Regia di Yorgos Lanthimos vedi scheda film
Un cardiochirurgo ha una famiglia apparentemente perfetta: moglie oftalmologa, figlia adolescente che studia canto, figlio più piccolo diligente e affettuoso. Quando un ragazzino, figlio di un ex paziente dell’uomo, entra prepotentemente nelle loro vite, la famiglia è costretta a una drastica svolta.
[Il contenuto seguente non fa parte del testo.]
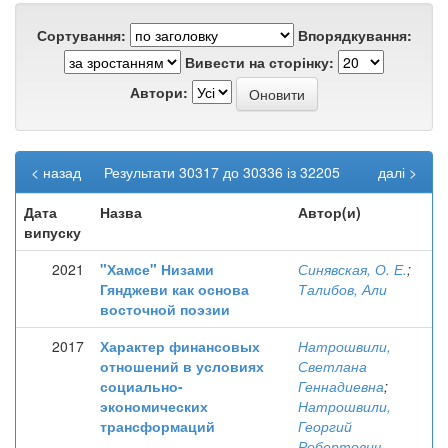
Сортування:
Впорядкування:
Вивести на сторінку:
Автори:
< назад
Результати 30317 до 30336 із 32205
далі >
Дата
Назва
Автор(и)
випуску
2021
"Хамсе" Низами
Синявская, О. Е.
;
Гянджеви как основа
Талибов, Али
восточной поэзии
2017
Характер финансовых
Натрошвили,
отношений в условиях
Светлана
социально-
Геннадиевна
;
экономических
Натрошвили,
трансформаций
Георгий
Робертович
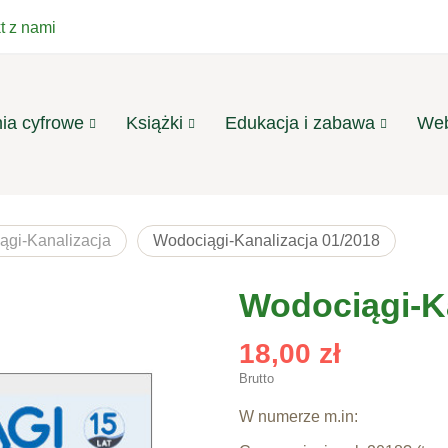
t z nami
ia cyfrowe
Książki
Edukacja i zabawa
Web
ągi-Kanalizacja
Wodociągi-Kanalizacja 01/2018
Wodociągi-Ka
18,00 zł
Brutto
W numerze m.in:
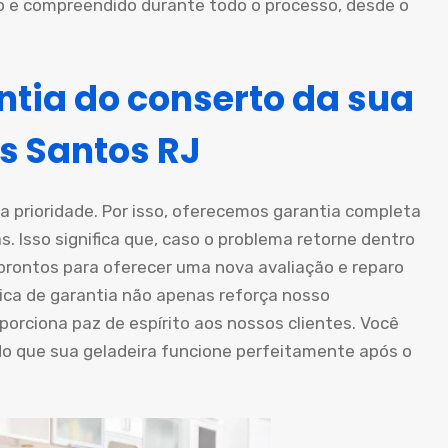
o e compreendido durante todo o processo, desde o
tia do conserto da sua
s Santos RJ
a prioridade. Por isso, oferecemos garantia completa
. Isso significa que, caso o problema retorne dentro
 prontos para oferecer uma nova avaliação e reparo
tica de garantia não apenas reforça nosso
rciona paz de espírito aos nossos clientes. Você
do que sua geladeira funcione perfeitamente após o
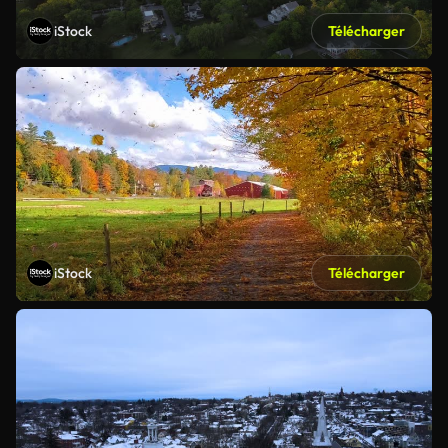
iStock
Télécharger
iStock
Télécharger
Il sacrificio del cervo sacro è senza ombra di dubbio il film più lineare e meno astratto – per quanto tutt’altro che banale e strettamente realistico – di Yorgos Lanthimos, regista greco già capace di inquietare e lasciare spiazzato il pubblico con opere del calibro di Kynodontas (2009) o The lobster (2015). Un film sulla religione come superstizione, innanzitutto, che tende a dimostrare l’impotenza dell’essere umano di fronte all’assurdo traslato sotto forma di credenza, di fronte alla sistematizzazione dello schiacciante volere del destino in qualsiasi veste di divinità, idolo o feticcio lo si possa considerare. Una prova apprezzabile per Colin Farrell e Nicole Kidman, i due protagonisti centrali, così come per gli interpreti di contorno Barry Keoghan, Bill Camp, Raffey Cassidy e Sunny Suljic; difficile però essere entusiasti della recitazione in un film nel quale, per esigenze di copione, la dizione è regolarmente piatta e priva di accenti emotivi e nessun attore si scompone neppure di fronte alle emergenze: ma Lanthimos vuole parlarci di una borghesia odierna fredda e sola, e come tale la dipinge nel suo film. Stranianti quindi le situazioni in luoghi pubblici (ospedali, strade) nelle quali compaiono esclusivamente i personaggi della storia, peraltro piuttosto ridotti numericamente. Ma, al di là di scelte più o meno discutibili e condivisibili, nella sceneggiatura che il regista ha scritto insieme a Efthymis Filippou c’è una falla logica non da poco: ed è quando Steven presenta a Matt il ragazzino con una palese menzogna che non ha alcun senso di esistere, visto che nel prosieguo della trama i tre dimostreranno di conoscersi già benissimo. La cosa migliore rimane invece la figura, luciferina e salvifica al tempo stesso, di Martin; ritmo in crescendo che prende vita dal primo incidente occorso a Bob, ma che viene azzoppato da un’altra scelta opinabile (ma a suo modo efficace) e cioè quella di spoilerare in una battuta verso la metà la seconda parte del film. Un Lanthimos differente, non troppo distante dai suoi consueti standard, indubbiamente più concreto e diretto; sceneggiatura premiata a Cannes. Mezzo voto in meno per la colonna sonora rumorista più volte oltre il limite del fastidioso. 7/10.